Comme je disposais déjà dans la petite enfance du logiciel interne Manque de diplomatie et incompréhension des non-dits, il s’est produit quelques situations amusantes. Je me rappelle très clairement qu’un soir, mon père était épuisé en rentrant du travail. Comme ma voisine était avec sa petite sœur sur son balcon et me demandait à moi, d’en bas, si elle pouvait venir à la maison, mon père s’est mis à faire des larges signes de tête de gauche à droite. Elles ne pouvaient le voir, car un bout de mur le cachait.
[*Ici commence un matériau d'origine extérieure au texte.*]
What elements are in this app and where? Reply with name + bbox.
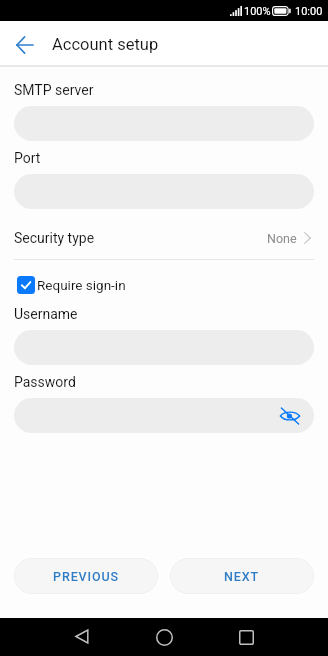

La petite Nathalie, Manon ou Johanne, je ne sais plus, insistait.

Mon père me dit en murmurant : « Dis-lui de rester chez elle ce soir. »
Moi, très fort : « Mon père dit de rester chez vous »…
Mon père, murmurant toujours : « Non, dis-lui que c’est toi qui veut qu’elle reste chez elle .»
Alors, moi, toujours très fort : « Mon père fait dire que c’est moi qui veux que tu restes chez toi. »
Mon père, murmurant, mais sans doute avec de l’impatience dans le ton (ça ne donnait rien avec moi de toute manière, je ne captais pas) : « Non, dis-lui que c’est toi qui ne veut pas jouer. »
Moi à mon père, assez fort, car j’étais déjà dans ce rythme-là : « Oui, mais ce n’est pas moi qui le dis, c’est toi... »

Je ne me souviens plus trop, mais il me semble qu’il a perdu patience et qu’il m’a dit de rentrer. Enfin, au moins, j’étais à l’intérieur! Et Nathalie, Manon ou Johanne, je ne sais plus, est restée chez elle.

J’aimais bien être seule dans mon monde. Par contre, je commençais à découvrir un monde extérieur plus étendu que prévu, plus exigeant que ce qui l’animait au bout de mon nez; les relations interpersonnelles devenaient plus périlleuses que les traditionnels « Mange toute ton assiette » et « Vite, va mettre ton petit manteau bleu, on s’en va à l’épicerie. » Je ne demandais rien, si ce n’est qu’on me laisse faire mes petites choses à ma manière. Je ne requerrais pas d’attention constante, d’applaudissements à chaque bon coup, d’encouragements ni de « Wow, t’es bonne ma grande! » Rien. Pantoute, comme on dit chez nous.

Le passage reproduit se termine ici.